RECORDS FOR PROCESSING:
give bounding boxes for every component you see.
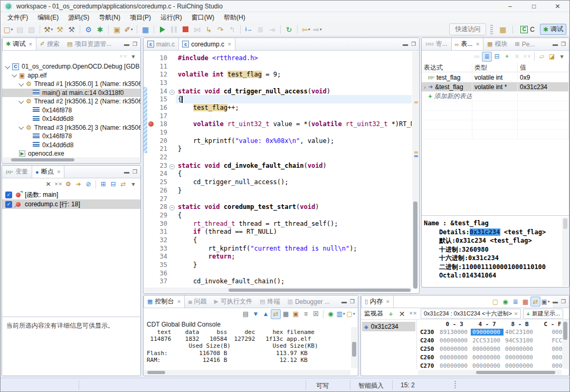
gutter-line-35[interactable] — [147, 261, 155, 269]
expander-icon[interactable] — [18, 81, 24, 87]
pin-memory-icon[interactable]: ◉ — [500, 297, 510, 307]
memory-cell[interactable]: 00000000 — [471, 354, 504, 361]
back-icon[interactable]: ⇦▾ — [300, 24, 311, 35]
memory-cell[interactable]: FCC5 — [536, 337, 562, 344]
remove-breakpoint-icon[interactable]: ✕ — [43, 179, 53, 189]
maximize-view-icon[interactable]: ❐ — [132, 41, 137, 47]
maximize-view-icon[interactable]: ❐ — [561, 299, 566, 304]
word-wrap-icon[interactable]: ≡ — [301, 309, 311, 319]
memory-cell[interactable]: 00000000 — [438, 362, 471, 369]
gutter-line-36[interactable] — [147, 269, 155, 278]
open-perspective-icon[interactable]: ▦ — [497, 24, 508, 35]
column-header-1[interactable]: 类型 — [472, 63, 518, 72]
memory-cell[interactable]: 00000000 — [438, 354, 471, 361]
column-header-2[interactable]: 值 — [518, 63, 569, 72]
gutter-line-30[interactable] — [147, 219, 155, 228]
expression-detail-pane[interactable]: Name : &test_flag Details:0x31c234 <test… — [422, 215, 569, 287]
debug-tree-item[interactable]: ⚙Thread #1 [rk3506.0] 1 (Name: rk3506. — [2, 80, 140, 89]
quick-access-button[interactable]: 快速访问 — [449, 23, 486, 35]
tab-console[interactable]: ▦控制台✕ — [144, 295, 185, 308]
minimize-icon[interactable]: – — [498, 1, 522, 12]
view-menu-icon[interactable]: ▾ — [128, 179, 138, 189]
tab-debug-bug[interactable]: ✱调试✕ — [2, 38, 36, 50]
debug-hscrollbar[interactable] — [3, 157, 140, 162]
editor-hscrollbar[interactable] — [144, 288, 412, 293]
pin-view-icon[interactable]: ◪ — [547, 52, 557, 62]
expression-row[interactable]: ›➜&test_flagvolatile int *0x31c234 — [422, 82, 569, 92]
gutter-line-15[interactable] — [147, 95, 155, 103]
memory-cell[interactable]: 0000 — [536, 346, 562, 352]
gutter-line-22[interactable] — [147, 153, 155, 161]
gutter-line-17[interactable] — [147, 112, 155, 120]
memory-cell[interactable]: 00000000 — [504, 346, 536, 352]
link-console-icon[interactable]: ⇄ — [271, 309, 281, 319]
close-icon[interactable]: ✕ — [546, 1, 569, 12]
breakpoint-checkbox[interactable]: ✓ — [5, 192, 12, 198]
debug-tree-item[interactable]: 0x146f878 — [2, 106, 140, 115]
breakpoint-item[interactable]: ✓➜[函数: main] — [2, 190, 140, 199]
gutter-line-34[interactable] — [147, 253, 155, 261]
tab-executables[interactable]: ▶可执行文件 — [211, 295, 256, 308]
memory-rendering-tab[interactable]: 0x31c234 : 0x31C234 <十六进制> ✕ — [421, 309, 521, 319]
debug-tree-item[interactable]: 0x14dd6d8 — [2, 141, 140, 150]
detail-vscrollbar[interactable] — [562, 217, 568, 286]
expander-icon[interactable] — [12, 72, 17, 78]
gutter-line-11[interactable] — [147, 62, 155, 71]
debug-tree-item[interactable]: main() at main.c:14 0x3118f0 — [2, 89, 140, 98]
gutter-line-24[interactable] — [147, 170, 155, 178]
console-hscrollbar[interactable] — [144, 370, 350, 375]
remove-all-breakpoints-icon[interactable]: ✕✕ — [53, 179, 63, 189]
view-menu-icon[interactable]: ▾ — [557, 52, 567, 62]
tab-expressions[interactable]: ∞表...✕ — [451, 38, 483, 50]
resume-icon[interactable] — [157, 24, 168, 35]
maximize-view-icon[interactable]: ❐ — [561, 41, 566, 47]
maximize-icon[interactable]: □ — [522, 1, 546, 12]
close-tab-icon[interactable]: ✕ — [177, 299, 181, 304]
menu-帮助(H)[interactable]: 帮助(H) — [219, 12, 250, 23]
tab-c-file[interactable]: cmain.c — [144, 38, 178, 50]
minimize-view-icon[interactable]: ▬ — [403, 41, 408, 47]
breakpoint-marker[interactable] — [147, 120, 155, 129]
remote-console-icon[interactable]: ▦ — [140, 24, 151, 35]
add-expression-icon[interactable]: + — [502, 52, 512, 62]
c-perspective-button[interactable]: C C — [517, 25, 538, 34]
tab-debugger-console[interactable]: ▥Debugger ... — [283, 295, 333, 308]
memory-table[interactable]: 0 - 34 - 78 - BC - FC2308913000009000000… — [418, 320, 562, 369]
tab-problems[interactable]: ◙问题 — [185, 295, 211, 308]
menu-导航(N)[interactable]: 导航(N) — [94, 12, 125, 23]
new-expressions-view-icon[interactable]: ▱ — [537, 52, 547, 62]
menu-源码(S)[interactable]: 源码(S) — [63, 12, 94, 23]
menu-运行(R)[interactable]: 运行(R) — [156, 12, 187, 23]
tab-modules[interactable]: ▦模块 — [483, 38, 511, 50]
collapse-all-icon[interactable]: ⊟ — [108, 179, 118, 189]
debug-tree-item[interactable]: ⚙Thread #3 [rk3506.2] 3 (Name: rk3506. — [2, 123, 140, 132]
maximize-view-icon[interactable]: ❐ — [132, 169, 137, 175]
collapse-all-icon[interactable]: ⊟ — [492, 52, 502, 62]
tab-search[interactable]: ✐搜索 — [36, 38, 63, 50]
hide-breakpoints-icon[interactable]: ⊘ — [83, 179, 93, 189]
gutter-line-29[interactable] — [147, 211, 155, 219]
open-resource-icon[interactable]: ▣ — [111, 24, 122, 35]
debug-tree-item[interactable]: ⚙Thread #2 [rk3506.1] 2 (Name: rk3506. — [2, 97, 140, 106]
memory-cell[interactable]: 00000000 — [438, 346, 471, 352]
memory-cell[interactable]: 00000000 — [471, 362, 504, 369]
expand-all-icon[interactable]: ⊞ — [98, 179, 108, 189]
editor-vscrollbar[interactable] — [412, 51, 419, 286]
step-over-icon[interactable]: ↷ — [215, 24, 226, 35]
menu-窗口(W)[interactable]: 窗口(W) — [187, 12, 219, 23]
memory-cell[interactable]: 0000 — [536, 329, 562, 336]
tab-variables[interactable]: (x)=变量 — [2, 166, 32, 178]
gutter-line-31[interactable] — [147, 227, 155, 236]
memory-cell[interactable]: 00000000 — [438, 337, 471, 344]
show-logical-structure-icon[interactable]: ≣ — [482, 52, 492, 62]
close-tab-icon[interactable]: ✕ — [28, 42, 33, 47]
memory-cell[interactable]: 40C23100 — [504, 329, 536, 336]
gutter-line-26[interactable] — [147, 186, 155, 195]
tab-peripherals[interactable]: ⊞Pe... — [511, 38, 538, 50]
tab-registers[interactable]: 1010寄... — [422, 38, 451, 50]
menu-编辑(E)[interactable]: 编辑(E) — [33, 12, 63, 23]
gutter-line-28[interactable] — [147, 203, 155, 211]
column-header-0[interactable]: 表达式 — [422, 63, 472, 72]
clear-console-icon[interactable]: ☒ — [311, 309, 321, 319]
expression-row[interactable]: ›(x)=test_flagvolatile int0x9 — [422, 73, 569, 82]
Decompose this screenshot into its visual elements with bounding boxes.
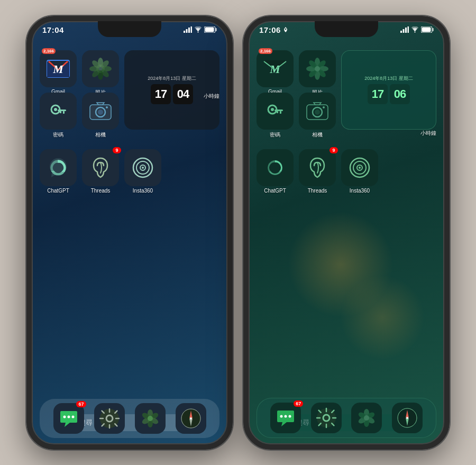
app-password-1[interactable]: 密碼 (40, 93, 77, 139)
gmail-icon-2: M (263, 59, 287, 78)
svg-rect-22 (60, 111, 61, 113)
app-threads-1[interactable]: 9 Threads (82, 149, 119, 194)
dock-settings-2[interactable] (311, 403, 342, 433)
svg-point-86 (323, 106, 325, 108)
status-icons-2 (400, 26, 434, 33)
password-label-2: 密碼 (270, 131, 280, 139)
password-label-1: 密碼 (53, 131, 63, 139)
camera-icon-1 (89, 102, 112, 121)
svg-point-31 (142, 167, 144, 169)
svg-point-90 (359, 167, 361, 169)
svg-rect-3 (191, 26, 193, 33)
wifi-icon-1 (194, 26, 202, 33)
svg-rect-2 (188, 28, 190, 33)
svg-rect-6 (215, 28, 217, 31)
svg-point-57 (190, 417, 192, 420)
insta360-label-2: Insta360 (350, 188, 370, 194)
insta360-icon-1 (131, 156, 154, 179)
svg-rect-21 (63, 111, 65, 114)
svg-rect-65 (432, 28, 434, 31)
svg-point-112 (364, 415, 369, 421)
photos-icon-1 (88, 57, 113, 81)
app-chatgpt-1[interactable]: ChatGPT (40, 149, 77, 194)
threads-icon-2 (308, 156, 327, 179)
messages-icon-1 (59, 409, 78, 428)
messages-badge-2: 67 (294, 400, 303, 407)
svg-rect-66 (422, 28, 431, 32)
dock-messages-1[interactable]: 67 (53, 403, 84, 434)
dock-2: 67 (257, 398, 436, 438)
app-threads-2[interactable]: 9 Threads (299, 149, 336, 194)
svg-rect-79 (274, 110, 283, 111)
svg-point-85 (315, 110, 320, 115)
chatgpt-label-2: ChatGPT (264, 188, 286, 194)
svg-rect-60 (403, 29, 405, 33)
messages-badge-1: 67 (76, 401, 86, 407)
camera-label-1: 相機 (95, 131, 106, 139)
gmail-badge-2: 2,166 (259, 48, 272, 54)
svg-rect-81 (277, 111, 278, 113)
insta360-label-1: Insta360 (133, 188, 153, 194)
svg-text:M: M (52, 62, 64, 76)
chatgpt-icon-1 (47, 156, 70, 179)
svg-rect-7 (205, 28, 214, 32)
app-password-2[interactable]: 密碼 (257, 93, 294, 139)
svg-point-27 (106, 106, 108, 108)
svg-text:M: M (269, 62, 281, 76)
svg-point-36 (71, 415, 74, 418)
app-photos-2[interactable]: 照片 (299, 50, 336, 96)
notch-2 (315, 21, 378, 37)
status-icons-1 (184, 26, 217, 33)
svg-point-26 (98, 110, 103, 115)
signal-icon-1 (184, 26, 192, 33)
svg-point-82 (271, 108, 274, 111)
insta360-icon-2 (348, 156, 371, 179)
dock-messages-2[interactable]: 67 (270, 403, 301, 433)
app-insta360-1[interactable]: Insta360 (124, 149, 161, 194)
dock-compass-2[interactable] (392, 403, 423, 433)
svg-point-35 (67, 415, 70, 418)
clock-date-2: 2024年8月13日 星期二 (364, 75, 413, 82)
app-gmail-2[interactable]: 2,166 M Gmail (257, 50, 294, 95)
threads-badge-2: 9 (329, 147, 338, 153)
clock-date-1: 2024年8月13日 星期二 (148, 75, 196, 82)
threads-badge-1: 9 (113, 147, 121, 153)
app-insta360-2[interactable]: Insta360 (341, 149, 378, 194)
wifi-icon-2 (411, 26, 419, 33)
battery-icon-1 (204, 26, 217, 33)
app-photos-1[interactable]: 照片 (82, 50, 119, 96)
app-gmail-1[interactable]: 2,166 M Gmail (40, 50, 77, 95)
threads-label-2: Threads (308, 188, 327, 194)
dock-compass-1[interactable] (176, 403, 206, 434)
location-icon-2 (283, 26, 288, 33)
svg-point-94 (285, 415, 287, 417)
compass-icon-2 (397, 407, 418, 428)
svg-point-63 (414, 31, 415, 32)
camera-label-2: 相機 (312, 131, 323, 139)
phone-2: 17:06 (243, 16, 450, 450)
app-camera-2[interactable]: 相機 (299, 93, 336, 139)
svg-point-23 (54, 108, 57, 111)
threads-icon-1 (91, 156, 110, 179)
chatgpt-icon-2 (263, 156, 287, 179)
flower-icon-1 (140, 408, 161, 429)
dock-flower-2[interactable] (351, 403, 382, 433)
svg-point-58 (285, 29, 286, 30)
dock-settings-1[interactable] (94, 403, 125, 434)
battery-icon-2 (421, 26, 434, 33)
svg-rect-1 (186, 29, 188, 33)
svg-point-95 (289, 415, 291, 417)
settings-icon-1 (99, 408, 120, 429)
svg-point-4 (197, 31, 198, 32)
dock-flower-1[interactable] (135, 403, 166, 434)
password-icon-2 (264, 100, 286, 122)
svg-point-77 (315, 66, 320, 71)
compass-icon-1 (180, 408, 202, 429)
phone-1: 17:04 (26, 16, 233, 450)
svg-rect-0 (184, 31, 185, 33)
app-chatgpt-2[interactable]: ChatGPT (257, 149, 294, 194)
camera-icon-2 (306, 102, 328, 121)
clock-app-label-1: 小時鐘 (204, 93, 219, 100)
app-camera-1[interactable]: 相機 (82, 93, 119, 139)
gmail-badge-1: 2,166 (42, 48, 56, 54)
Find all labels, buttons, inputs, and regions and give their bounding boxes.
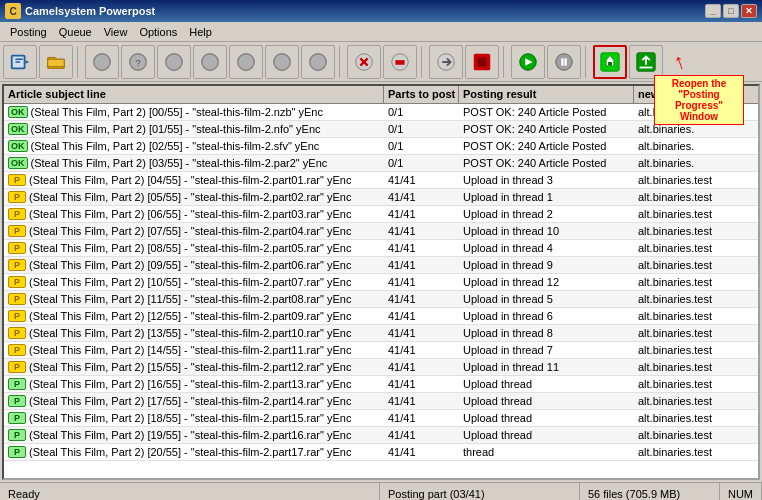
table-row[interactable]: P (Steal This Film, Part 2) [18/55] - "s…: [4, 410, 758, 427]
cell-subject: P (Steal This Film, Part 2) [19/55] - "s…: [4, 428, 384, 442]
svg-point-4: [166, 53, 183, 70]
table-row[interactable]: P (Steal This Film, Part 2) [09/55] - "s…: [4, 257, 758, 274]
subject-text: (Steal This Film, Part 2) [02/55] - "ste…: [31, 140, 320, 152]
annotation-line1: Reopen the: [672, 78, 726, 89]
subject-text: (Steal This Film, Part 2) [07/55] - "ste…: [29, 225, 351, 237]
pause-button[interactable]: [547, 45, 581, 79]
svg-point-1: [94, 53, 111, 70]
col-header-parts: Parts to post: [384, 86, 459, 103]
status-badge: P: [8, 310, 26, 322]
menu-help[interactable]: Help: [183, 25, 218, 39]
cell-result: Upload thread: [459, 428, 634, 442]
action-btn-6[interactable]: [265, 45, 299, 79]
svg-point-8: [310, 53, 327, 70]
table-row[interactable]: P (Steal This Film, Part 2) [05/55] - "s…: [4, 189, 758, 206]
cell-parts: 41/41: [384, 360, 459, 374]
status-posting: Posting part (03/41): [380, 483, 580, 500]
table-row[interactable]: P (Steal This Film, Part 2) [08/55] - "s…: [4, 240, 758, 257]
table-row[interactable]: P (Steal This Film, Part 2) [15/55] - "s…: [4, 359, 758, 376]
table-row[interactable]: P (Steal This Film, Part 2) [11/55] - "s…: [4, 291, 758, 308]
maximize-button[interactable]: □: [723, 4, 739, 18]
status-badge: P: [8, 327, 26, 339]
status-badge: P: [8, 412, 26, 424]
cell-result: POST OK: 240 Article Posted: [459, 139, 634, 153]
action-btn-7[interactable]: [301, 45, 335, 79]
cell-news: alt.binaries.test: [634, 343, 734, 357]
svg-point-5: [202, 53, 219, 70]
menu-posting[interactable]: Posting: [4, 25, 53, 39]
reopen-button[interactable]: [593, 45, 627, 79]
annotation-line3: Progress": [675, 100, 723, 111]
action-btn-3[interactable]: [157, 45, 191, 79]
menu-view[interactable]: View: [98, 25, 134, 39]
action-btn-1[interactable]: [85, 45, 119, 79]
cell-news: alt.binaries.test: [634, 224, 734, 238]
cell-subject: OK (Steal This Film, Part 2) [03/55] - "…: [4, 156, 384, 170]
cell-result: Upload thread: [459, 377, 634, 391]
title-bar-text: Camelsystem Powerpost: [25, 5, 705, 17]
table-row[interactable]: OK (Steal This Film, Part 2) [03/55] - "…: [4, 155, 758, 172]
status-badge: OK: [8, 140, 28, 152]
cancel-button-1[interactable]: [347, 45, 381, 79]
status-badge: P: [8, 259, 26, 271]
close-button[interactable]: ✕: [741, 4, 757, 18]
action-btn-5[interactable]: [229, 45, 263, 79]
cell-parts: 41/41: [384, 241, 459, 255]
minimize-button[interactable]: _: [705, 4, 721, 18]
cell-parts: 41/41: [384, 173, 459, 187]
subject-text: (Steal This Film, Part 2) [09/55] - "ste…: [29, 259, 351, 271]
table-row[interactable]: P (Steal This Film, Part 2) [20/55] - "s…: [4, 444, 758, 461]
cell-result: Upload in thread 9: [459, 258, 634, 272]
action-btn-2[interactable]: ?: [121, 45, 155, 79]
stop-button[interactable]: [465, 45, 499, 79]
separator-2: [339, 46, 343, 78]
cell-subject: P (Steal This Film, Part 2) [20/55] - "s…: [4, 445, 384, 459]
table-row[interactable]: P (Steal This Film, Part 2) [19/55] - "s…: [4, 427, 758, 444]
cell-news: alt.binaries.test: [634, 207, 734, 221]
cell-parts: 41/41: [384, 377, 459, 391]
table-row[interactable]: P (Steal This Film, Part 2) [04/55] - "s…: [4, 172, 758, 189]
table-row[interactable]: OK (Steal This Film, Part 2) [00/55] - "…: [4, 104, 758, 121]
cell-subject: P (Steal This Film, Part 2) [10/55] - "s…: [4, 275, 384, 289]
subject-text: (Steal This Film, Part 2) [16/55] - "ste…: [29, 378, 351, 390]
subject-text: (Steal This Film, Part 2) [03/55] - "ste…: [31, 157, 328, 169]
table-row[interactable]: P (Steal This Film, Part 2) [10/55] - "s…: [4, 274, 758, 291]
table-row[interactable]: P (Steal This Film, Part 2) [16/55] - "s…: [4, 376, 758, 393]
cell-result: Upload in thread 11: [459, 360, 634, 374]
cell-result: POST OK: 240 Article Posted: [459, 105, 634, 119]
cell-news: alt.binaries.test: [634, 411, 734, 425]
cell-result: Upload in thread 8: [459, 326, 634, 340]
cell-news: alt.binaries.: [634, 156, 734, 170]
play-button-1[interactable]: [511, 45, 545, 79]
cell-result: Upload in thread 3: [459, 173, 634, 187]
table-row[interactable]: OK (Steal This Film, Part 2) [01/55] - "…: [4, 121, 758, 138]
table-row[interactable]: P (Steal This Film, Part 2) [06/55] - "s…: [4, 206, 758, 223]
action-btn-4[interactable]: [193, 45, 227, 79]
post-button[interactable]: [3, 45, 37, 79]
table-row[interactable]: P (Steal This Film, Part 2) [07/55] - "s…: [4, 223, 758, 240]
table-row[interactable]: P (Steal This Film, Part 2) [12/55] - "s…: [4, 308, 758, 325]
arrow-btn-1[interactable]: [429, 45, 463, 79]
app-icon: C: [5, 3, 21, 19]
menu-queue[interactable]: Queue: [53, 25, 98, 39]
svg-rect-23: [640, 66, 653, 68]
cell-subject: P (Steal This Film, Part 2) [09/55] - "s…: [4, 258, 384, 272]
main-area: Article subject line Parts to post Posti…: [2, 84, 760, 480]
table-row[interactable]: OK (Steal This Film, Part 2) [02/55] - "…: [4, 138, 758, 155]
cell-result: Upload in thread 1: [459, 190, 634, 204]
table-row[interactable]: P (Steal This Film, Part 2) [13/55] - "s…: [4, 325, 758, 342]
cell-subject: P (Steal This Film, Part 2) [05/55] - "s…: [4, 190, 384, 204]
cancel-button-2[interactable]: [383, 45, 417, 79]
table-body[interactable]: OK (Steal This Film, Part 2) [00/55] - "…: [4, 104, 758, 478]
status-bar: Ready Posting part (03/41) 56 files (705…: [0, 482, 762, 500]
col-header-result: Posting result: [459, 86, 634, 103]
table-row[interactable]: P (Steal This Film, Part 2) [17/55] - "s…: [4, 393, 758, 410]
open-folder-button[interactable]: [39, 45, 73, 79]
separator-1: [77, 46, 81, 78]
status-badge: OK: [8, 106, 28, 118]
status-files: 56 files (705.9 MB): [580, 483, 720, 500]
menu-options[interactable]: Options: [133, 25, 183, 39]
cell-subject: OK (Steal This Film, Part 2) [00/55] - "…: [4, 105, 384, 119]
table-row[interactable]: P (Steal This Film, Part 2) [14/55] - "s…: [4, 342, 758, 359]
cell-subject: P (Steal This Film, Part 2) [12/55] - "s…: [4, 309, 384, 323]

PROBLEM REQUIREMENTS:
Where a line of the data holds the word "files", copy that line.

ANSWER:
status-bar: Ready Posting part (03/41) 56 files (705…: [0, 482, 762, 500]
status-files: 56 files (705.9 MB): [580, 483, 720, 500]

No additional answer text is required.